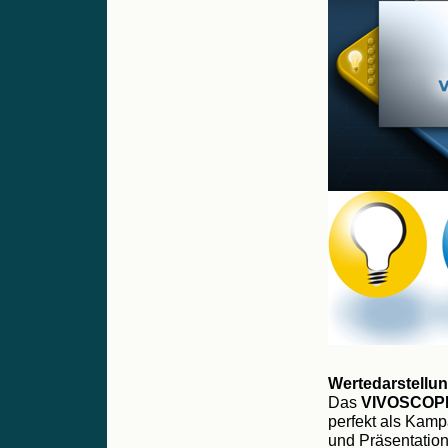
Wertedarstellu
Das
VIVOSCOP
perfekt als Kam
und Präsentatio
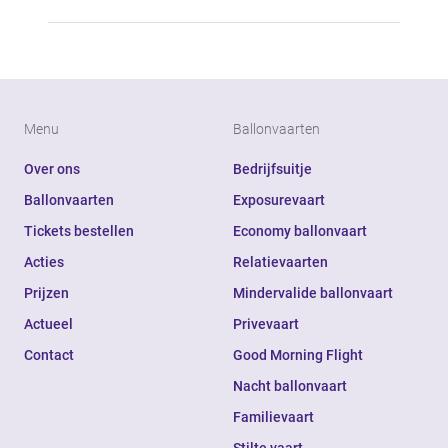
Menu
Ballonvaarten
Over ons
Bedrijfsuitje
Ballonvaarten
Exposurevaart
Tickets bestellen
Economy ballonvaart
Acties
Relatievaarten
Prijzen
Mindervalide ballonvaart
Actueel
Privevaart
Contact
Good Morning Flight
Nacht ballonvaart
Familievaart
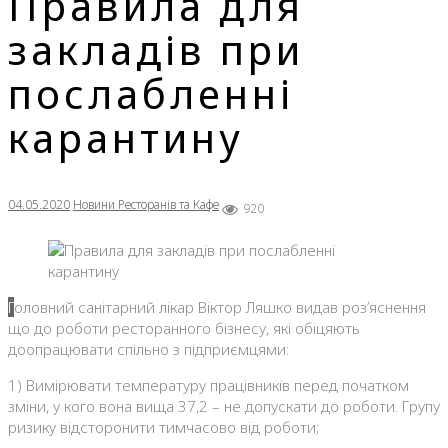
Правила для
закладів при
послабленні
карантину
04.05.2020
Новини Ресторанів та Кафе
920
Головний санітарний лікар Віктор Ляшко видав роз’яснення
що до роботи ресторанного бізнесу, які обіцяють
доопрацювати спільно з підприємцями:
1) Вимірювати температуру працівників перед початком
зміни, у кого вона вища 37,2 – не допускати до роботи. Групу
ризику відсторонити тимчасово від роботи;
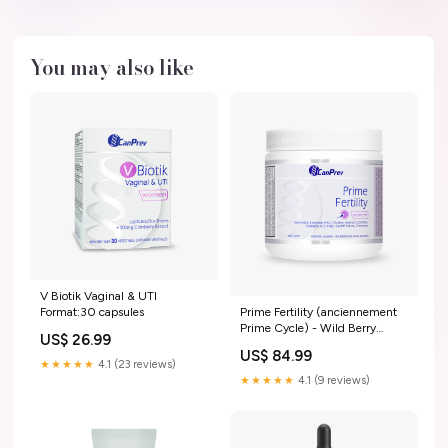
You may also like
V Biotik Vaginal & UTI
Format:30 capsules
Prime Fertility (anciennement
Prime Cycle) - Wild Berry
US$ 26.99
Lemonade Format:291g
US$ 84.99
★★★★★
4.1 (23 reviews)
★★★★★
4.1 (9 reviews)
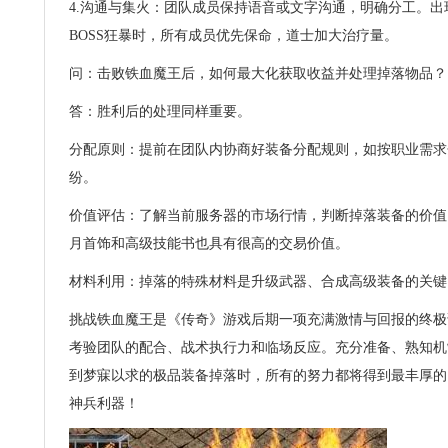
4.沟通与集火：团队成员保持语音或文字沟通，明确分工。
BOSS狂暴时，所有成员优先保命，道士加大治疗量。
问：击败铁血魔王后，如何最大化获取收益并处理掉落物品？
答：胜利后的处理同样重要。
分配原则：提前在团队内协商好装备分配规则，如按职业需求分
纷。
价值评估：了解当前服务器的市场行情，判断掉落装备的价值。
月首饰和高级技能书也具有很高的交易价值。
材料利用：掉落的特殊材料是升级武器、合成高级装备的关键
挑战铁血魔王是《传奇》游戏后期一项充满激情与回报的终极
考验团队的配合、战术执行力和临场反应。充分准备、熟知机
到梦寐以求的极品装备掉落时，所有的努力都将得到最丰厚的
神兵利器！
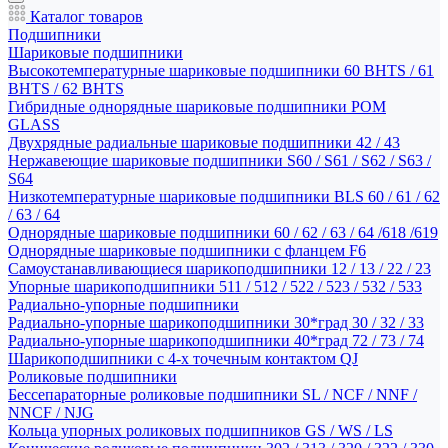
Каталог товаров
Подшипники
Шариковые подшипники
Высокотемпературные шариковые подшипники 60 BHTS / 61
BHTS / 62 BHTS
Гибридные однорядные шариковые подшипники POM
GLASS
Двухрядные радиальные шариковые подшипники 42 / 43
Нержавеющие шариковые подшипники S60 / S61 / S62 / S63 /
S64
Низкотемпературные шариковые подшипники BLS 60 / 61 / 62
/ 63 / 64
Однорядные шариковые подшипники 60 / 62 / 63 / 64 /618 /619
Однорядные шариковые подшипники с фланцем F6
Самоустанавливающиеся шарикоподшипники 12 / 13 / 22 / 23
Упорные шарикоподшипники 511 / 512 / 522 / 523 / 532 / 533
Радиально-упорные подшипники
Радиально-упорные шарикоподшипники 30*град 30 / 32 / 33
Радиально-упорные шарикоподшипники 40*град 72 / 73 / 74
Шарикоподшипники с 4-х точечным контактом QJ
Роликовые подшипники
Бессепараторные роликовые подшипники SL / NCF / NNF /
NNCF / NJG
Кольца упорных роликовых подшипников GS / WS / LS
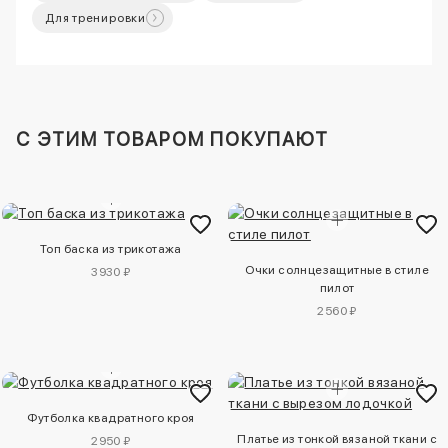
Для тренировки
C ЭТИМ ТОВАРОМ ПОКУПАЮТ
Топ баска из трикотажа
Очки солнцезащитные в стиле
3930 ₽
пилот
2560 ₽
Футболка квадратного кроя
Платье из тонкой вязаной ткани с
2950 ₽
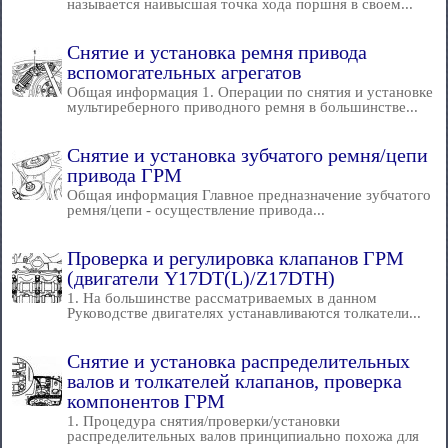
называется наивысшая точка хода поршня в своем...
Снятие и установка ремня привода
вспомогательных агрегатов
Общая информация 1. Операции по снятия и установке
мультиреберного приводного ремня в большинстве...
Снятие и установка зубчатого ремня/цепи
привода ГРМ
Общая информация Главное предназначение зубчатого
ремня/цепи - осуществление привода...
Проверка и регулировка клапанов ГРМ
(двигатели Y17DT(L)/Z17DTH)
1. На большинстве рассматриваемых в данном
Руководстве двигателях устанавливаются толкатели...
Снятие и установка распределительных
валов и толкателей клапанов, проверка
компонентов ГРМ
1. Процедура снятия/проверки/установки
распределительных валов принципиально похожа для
- - - -
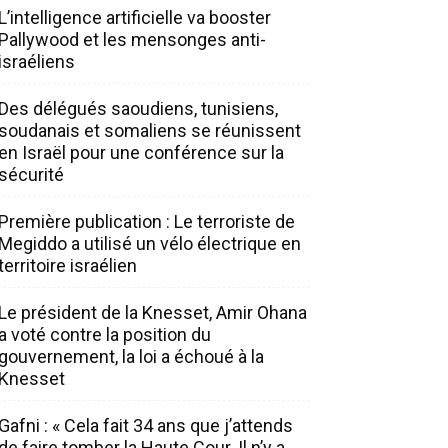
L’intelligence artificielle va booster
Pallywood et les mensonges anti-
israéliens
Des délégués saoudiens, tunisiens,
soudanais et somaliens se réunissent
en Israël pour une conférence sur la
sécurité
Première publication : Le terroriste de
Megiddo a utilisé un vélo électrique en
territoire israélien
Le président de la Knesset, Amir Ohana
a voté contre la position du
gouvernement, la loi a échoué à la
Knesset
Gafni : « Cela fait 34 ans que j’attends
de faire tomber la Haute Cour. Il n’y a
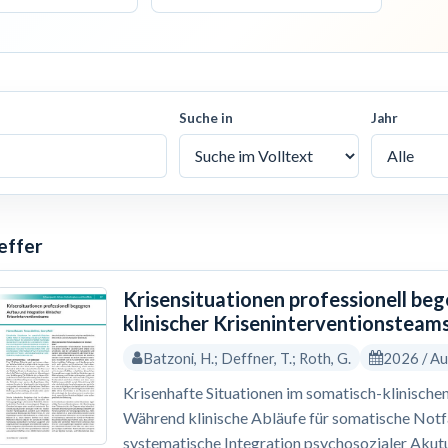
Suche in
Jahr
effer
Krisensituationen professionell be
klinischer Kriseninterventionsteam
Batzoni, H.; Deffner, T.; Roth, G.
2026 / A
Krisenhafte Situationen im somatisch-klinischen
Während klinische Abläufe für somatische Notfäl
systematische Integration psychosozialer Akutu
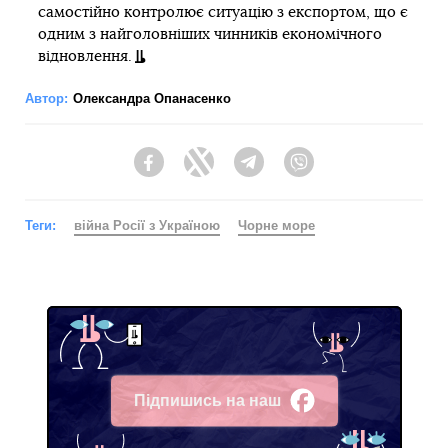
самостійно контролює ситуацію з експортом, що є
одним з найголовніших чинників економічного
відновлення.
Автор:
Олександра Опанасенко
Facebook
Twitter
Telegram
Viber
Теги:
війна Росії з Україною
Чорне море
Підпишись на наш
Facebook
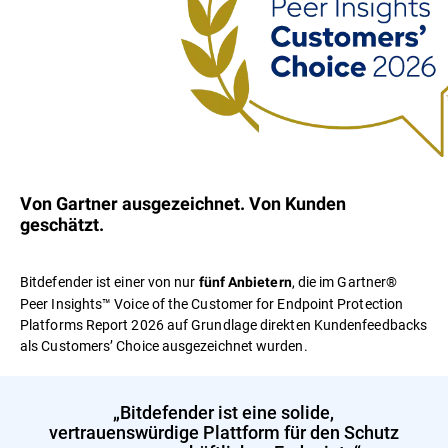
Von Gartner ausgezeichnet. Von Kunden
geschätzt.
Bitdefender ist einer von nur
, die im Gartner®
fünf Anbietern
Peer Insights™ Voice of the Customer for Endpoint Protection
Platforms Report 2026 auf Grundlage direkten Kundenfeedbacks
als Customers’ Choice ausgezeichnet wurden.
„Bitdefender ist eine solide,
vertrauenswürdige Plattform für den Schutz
- - - -
Within the listing above, the stretch from the line with "Wertedarstellu" down to the line with "BHTS / 62 BHTS" is to be given again exactly, end lines included and pictures excluded.

Result for this task.
Wertedarstellu
Das
VIVOSCOP
perfekt als Kam
und Präsentatio
Menu
Ballonvaarten
Over ons
Bedrijfsuitje
Ballonvaarten
Exposurevaart
Tickets bestellen
Economy ballonvaart
Acties
Relatievaarten
Prijzen
Mindervalide ballonvaart
Actueel
Privevaart
Contact
Good Morning Flight
Nacht ballonvaart
Familievaart
Правила для
закладів при
послабленні
карантину
04.05.2020
Новини Ресторанів та Кафе
920
Головний санітарний лікар Віктор Ляшко видав роз’яснення
що до роботи ресторанного бізнесу, які обіцяють
доопрацювати спільно з підприємцями:
1) Вимірювати температуру працівників перед початком
зміни, у кого вона вища 37,2 – не допускати до роботи. Групу
ризику відсторонити тимчасово від роботи;
You may also like
V Biotik Vaginal & UTI
Format:30 capsules
Prime Fertility (anciennement
Prime Cycle) - Wild Berry
US$ 26.99
Lemonade Format:291g
US$ 84.99
★★★★★
4.1 (23 reviews)
★★★★★
4.1 (9 reviews)
4.沟通与集火：团队成员保持语音或文字沟通，明确分工。
BOSS狂暴时，所有成员优先保命，道士加大治疗量。
问：击败铁血魔王后，如何最大化获取收益并处理掉落物品？
答：胜利后的处理同样重要。
分配原则：提前在团队内协商好装备分配规则，如按职业需求分
纷。
价值评估：了解当前服务器的市场行情，判断掉落装备的价值。
月首饰和高级技能书也具有很高的交易价值。
材料利用：掉落的特殊材料是升级武器、合成高级装备的关键
挑战铁血魔王是《传奇》游戏后期一项充满激情与回报的终极
考验团队的配合、战术执行力和临场反应。充分准备、熟知机
到梦寐以求的极品装备掉落时，所有的努力都将得到最丰厚的
神兵利器！
Каталог товаров
Подшипники
Шариковые подшипники
Высокотемпературные шариковые подшипники 60 BHTS / 61
BHTS / 62 BHTS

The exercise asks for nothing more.